Sarah Palin fascinates me. No, not because I support her politics (‘Gosh no!’ as she might say), or because Vanity Fair is going to run a huge spread of her in October, but because she has become the most charismatic figure in American politics. It seems an eternity ago when Barack Obama was the reigning rock star and Republicans were on the way out. Now the once Cool Cat/JFK reincarnation has reverted back to being the bland/ultra-nerd law professor he was, and the Democrats in Congress are stuck in a morass that only they could have produced. Instead of signing boring legislation and actually governing, Ms. Palin resigned from the Governor’s job, on her way to bigger and better things.
Since her first brush with national fame about two years ago, Ms. Palin has not merely seized the limelight and made a small fortune as a conservative spokesperson, but has become the de facto leader of the Tea Party Movement among Republicans, a bonafide kingmaker and the odds-on favorite to win the Republican Presidential nomination in 2012. About half the Republican candidates she’s endorsed this year have won their respective primaries. Last week Palin nemesis Senator Lisa Murkowski conceded defeat to a first-time candidate she backed. The message is clear: mess with Sarah, and you’re gonna get whacked.
Even if she loses in 2012, she will make history by her nomination alone; and unless she says something colossally cruel or stupid, she will remain a force in American politics for years on end. Mitt Romney-are you kidding me? Ever seen a Sarah Palin rally? Romney couldn’t attract a crowd like that if he paid for it.
Palin has looks, charisma (to her followers) and timing, but she also has superb political instincts. She is keenly aware that our politics has become a culture of celebrity, where fame is more valuable than experience and a tough stance or catchy sound bite more effective than a major legislative accomplishment (notice how Obama’s poll numbers decline after each bill he signs into law). Making laws is for wonks; winning elections is for stars.
She’s been compared to Hillary Clinton because of her gender and because of her massive ambition; and Sarah Palin’s rise, in a sense, is a triumph for American feminism. But the figure in American politics Palin resembles most is neither Hillary Clinton nor Ronald Reagan, whom she admires, but Richard Milhous Nixon.

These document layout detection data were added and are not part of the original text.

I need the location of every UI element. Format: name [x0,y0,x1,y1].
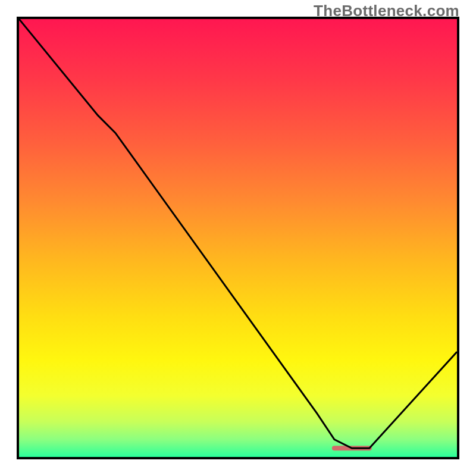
curve-layer [19,19,457,457]
bottleneck-curve [19,19,457,448]
plot-area [17,17,459,459]
chart-frame: TheBottleneck.com [0,0,476,476]
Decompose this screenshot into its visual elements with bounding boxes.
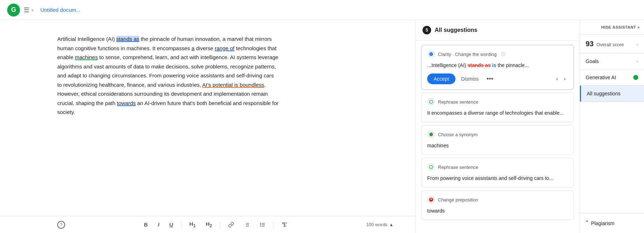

That’s right: Palin is the closest thing we’ve got to Tricky Dick, but less in her slippery scheming than in her brand of identity politics. Although Nixon was a Congressman, Senator and Vice-President and served in World War II before becoming President, he always positioned himself as the quintessential outsider. He never forgot that he was too poor to attend Harvard University, and he never stopped railing against the “Eastern Establishment,” which was often Ivy-League trained. Sarah Palin’s interrupted college education (also due to financial difficulties) has given her a connection with those who continue to be excluded from the pinnacles of power. And because she is a Republican populist, it doesn’t matter if she gets accepted into the best country clubs or hobnobs with the coolest celebrities. To her devoted, mostly white, conservative, evangelical and rural followers, she will always be one of “them” simply because she wears her conservative, evangelical and rural roots on her designer sleeves.
I’m convinced that Sarah Palin will run in 2012, if for no reason because she’s brazen and because it will help further book sales. Taking on a sitting president whose poll numbers have been dropping along with the U. S. GDP is too tempting a target. She also senses that 2016 is too far into the future to be a cakewalk to the nomination. Hillary Clinton played it safe and skipped a fight in 2004, only to get blindsided by Obama and the ‘Change’ juggernaut four years later.
Whether you love her or loathe her-like the millions divided about Richard Nixon-Sarah Palin is here to stay. And if nothing else, she certainly will not be boring.